Assignment: Each line from the one that contains "десульфатацией 14705 Aurora SPRINT 4" through the last line of the listing below is to be returned exactly as it stands, and nothing else.

─── Data for analysis ───

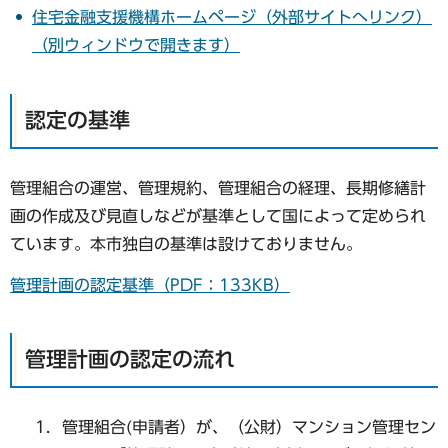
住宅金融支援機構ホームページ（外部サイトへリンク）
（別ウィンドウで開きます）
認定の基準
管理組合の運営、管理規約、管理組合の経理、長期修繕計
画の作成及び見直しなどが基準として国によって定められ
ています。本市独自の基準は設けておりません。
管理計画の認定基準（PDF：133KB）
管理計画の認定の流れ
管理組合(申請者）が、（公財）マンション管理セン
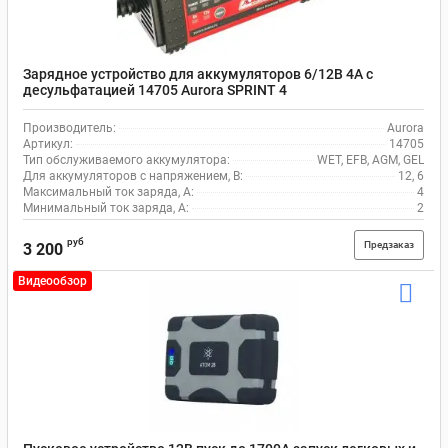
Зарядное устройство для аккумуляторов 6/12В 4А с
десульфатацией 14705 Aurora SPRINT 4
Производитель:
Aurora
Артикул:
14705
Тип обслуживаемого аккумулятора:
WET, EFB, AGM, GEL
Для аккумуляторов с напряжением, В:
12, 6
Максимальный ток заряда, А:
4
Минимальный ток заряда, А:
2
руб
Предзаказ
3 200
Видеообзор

───

Your response:
десульфатацией 14705 Aurora SPRINT 4
Производитель:
Aurora
Артикул:
14705
Тип обслуживаемого аккумулятора:
WET, EFB, AGM, GEL
Для аккумуляторов с напряжением, В:
12, 6
Максимальный ток заряда, А:
4
Минимальный ток заряда, А:
2
руб
Предзаказ
3 200
Видеообзор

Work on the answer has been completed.